It suffices for the disclosure of an invention that the means intended to carry out the invention are clearly disclosed in technical terms which render them implementable and that the intended result is achieved at least in some, equally realistic, cases (
T 487/91). The occasional failure of a process as claimed does not impair its reproducibility if only a few attempts are required to transform failure into success, provided that these attempts are kept within reasonable bounds and do not require an inventive step (
T 931/91). Nor is reproducibility impaired if the selection of the values for various parameters is a matter of routine and/or if further information is supplied by examples in the description (
T 107/91). However, wrongly citing a method of measuring an essential product parameter may constitute insufficient disclosure (
T 1250/01).
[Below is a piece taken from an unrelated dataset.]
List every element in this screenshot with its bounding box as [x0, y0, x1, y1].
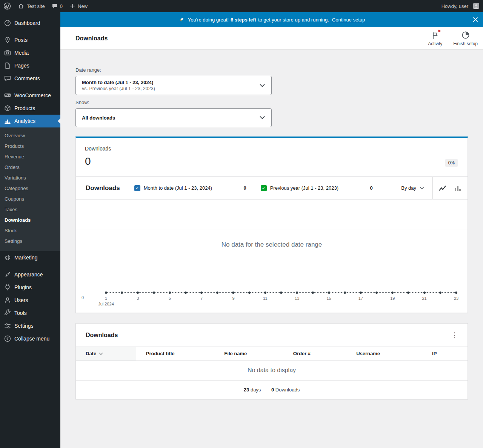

According to
T 256/87 all that has to be ensured is that the skilled person reading the specification will be able to carry out the invention in all its essential aspects and know when he is working within the forbidden area of the claims. The possibilities of indirect empirical investigation referred to in the specification were, in the board's view, an acceptable solution which sufficed to fulfil the requirements of
Art. 83 EPC 1973 without undue burden. This decision was followed in
T 387/01,
T 252/02,
T 611/02 and
T 464/05. However, according to several decisions, the concept of 'forbidden area' was rather associated with the scope of the claims, i.e.
Art. 84 EPC 1973, than with sufficiency of disclosure (see 6.2 below).